A Mother’s Day ode —and apology —to my Mom
I am using this space to confess a gross misdeed I have recently committed.
Not often has such a lowdown, dirty being slinked forth from the primordial ooze to commit such sins. I try not to be the inspiration of ancient stories of evil creatures who wrong the innocent. But somehow, I managed to really mess up, big time.
I forgot my mother’s birthday.
Yes, I did. It was March, I should have known better. My parents’ anniversary is the same month. Cousin’s birthday not too far off. My alarm should have gone off. But I totally biffed it on this one.
I am horrible, terrible, awful with dates. Birthdays, concerts, holidays – totally a blur, unless there’s some sort of holiday special on TV to clue me in. Sadly, Rankin/Bass never made a claymation special about my mom being born, though it would have probably been better than “Rudolph’s Shiny New Year.”
I usually leave it to Facebook to alert me to when I am just about to be a complete ingrate and forget a loved one’s special day. But sometimes, an event slips through the cracks. When I called my mother one day, my faux pas unbeknownst to me, I felt like poo. And after I learned that I had not only forgot her birthday, but also could not remember exactly what day it was, I didn’t have the money to run out and hire a team of bodybuilding barbershop singers to show up at her door with balloons and chocolate puppies.

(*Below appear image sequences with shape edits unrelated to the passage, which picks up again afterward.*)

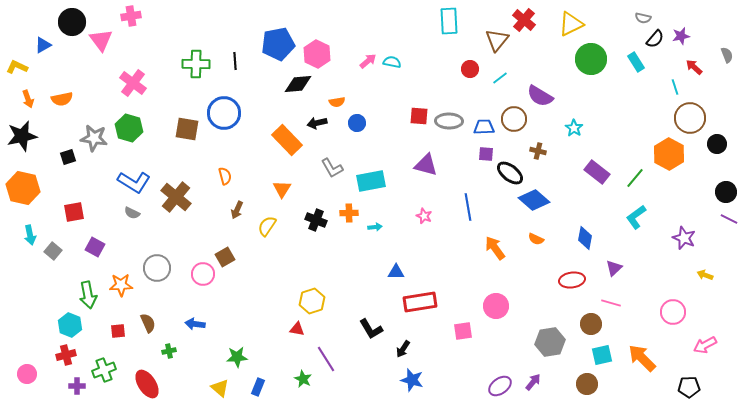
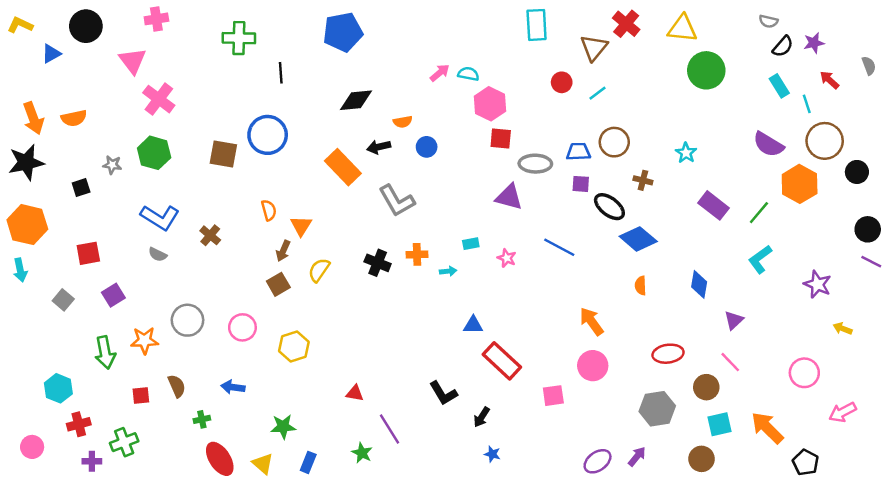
yellow triangle: (571, 24) -> (682, 29), turned 32
pink triangle: (101, 40) -> (133, 61), moved
blue pentagon: (278, 44) -> (343, 32), moved
pink hexagon: (317, 54) -> (490, 104), moved
cyan rectangle: (636, 62) -> (779, 86), moved
green cross: (196, 64) -> (239, 38), moved
yellow L-shape: (17, 67) -> (20, 25), moved
purple semicircle: (540, 96) -> (768, 144), moved
orange arrow: (28, 99) -> (33, 118), size x1.5
gray ellipse: (449, 121) -> (535, 164), moved
gray star: (94, 138) -> (112, 165), size x0.6
gray L-shape: (332, 168) -> (397, 201), size x1.4
cyan rectangle: (371, 181) -> (471, 244), moved, size x0.5
orange triangle: (282, 189) -> (301, 226), moved
brown cross: (176, 197) -> (210, 235), size x0.6
blue line: (468, 207) -> (559, 247), turned -52
cyan arrow: (30, 235) -> (20, 270), moved
orange semicircle: (536, 239) -> (641, 286), turned 63
purple square: (95, 247) -> (113, 295), turned 30
orange arrow: (495, 248) -> (592, 321), moved
brown square: (225, 257) -> (278, 284), moved
red ellipse: (572, 280) -> (668, 354), moved
yellow hexagon: (312, 301) -> (294, 346), moved
red rectangle: (420, 302) -> (502, 361), turned 52
pink line: (611, 303) -> (730, 362), turned 30
cyan hexagon: (70, 325) -> (58, 388), moved
blue star: (412, 380) -> (492, 454), size x0.6
red ellipse: (147, 384) -> (220, 459), moved
black pentagon: (689, 387) -> (806, 462), moved, turned 30

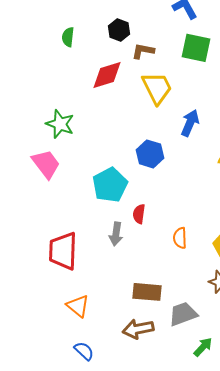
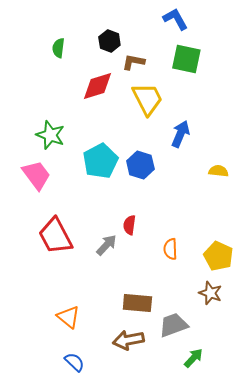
cyan pentagon: (110, 185) -> (100, 161), moved
gray arrow: (116, 234) -> (106, 245), turned -145
red trapezoid: (63, 251) -> (55, 236), moved, turned -30

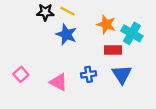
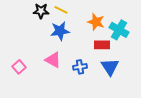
blue star: (66, 34) -> (60, 31), turned -30
pink triangle: (59, 82) -> (53, 60), moved

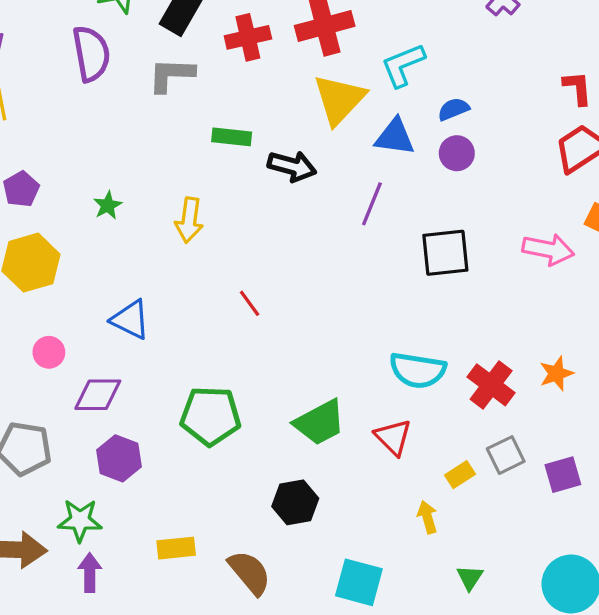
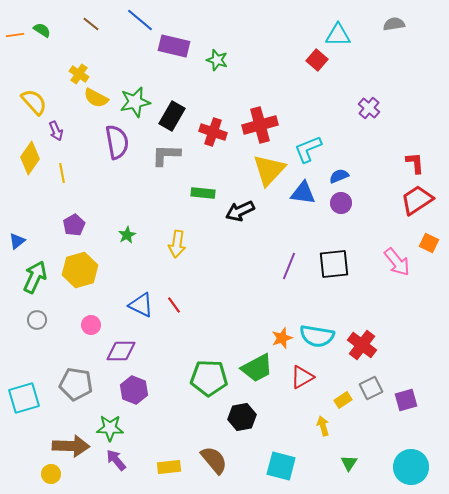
red cross: (248, 37) -> (213, 132), turned 32
black arrow: (292, 166) -> (240, 211), turned 140
purple line: (372, 204) -> (289, 266), moved
pink arrow: (548, 249) -> (397, 262), turned 40
red line: (250, 303) -> (174, 305), moved
orange star: (556, 374) -> (282, 338), moved
green pentagon: (210, 416) -> (209, 378), moved
red triangle: (393, 437) -> (302, 377), turned 45
yellow rectangle: (176, 548) -> (169, 467), moved
purple arrow: (90, 573) -> (116, 460), turned -40

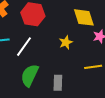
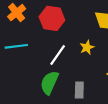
white line: (24, 47) -> (58, 55), moved

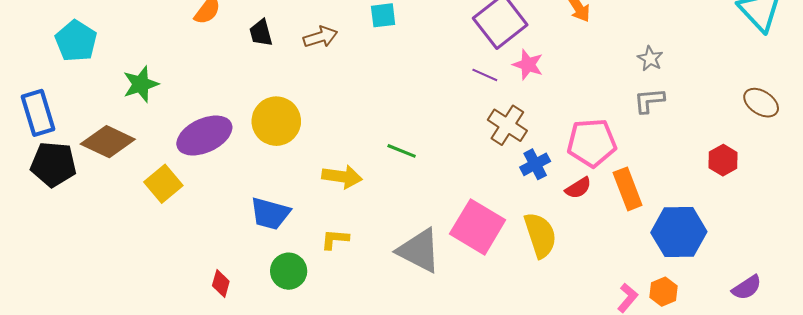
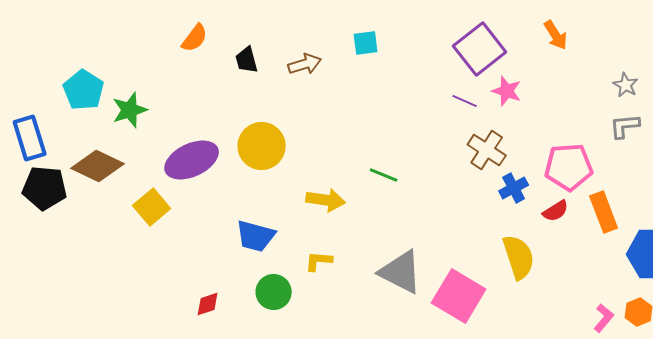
cyan pentagon: (76, 41) -> (84, 90), moved
pink square: (478, 227) -> (459, 296), moved
red diamond: (221, 283) -> (208, 304), turned 56

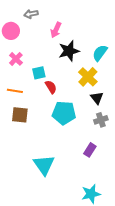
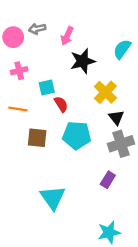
gray arrow: (31, 14) -> (37, 29), moved
cyan semicircle: (100, 53) -> (122, 49), moved
pink cross: (16, 59) -> (19, 71), turned 32
brown square: (20, 115) -> (37, 138), moved
gray cross: (101, 120) -> (121, 144), size x1.5

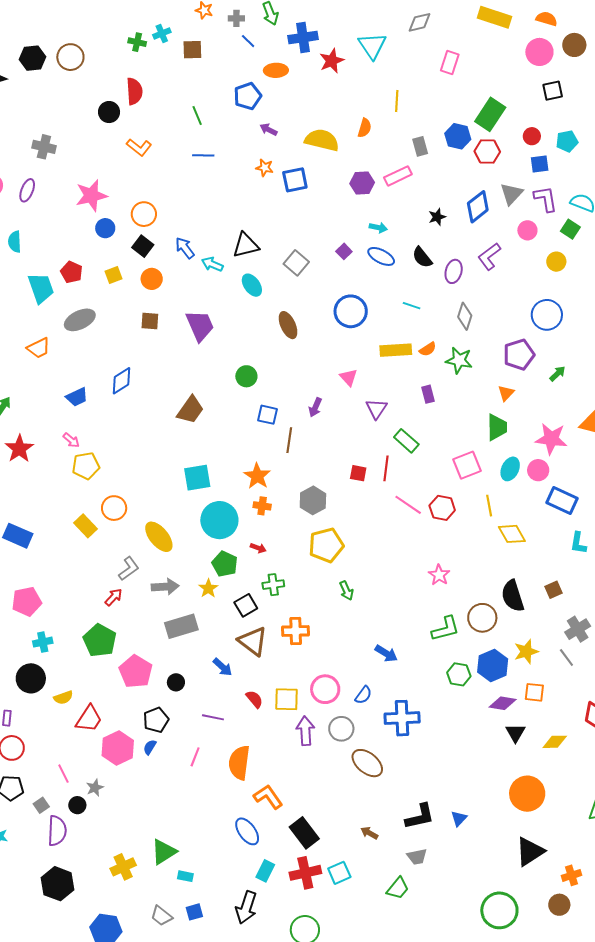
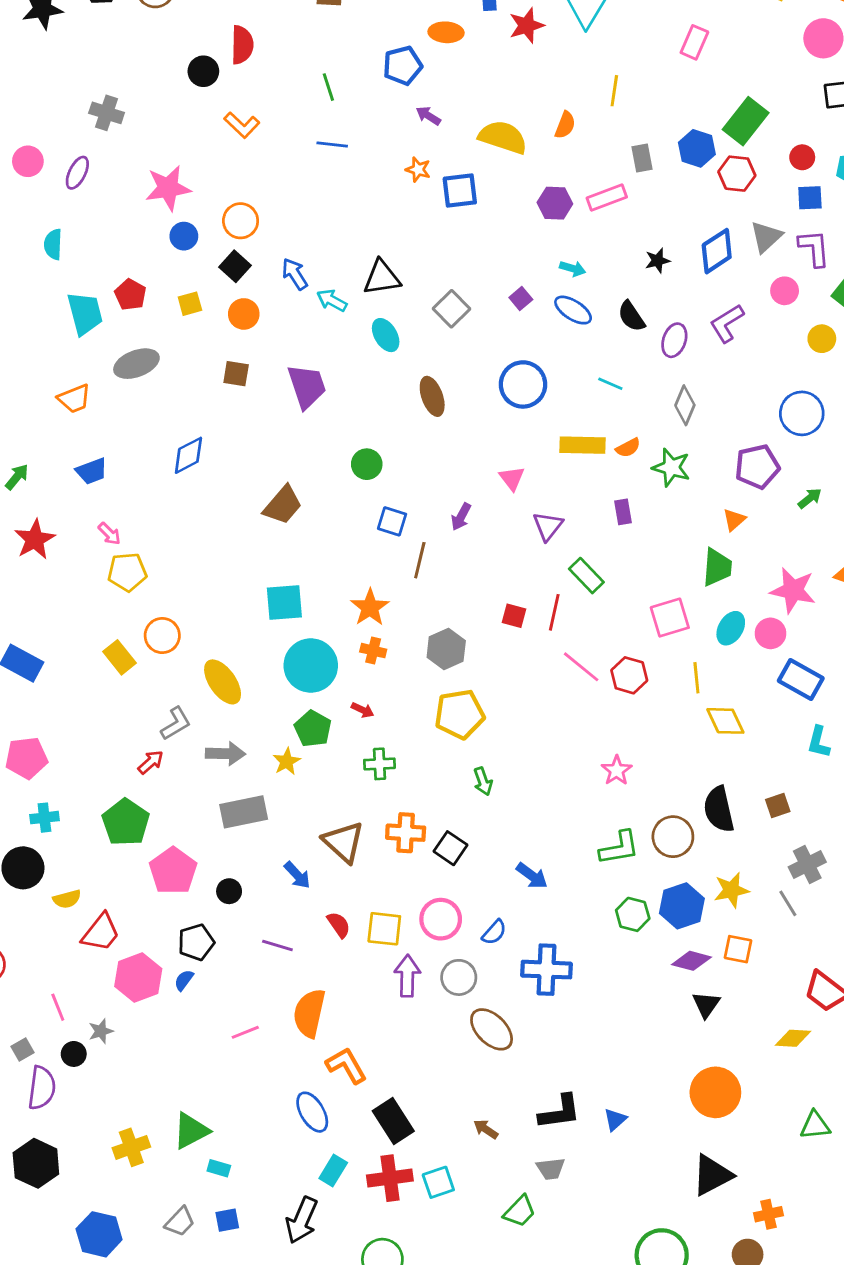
blue trapezoid: (77, 397) -> (92, 471), moved
black square: (246, 605) -> (450, 848), moved, turned -30
yellow diamond: (555, 742) -> (793, 1038), moved
pink line: (195, 757) -> (245, 1032), moved, turned 42
gray trapezoid: (161, 916) -> (180, 1222), turned -90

Now I?really am the inspiration for boogeyman stories about evil creatures who wrong the innocent. “Watch out, if you forget Mother’s Day, the Negligent Daughter will come get you!” And hence, I emerge from underneath a futon to torment some husband who forgot an anniversary or a child who didn’t bother to make their macaroni-and-glitter card in art class.
So, Mom, I?am apologizing for forgetting your birthday. And to make up for it, on this Mother’s Day, I am singing the praises of being raised by such a great mom, person and friend.
My mom always read me books and did all the voices – you can’t just read all the characters in one voice, duh.
She threw down on a bunch of other moms at Hills to get me a Cabbage Patch Kid.
She always got us the best birthday cakes, because a kid’s current obsession must be captured in cake form, from Strawberry Shortcake to Ren and Stimpy to Pink Floyd.
She never blew a gasket when I would come downstairs with blue hair … or red hair … or green hair … or purple hair. Or sometimes a combination of two or three. Piercings, dog collars, black lipstick; my mom was accepting of all forms of expression, as long as I was doing good in school and was a good person. Straight A’s begat free reign on wardrobe, and my mom knew how important band T-shirts and spikes were to a teenager.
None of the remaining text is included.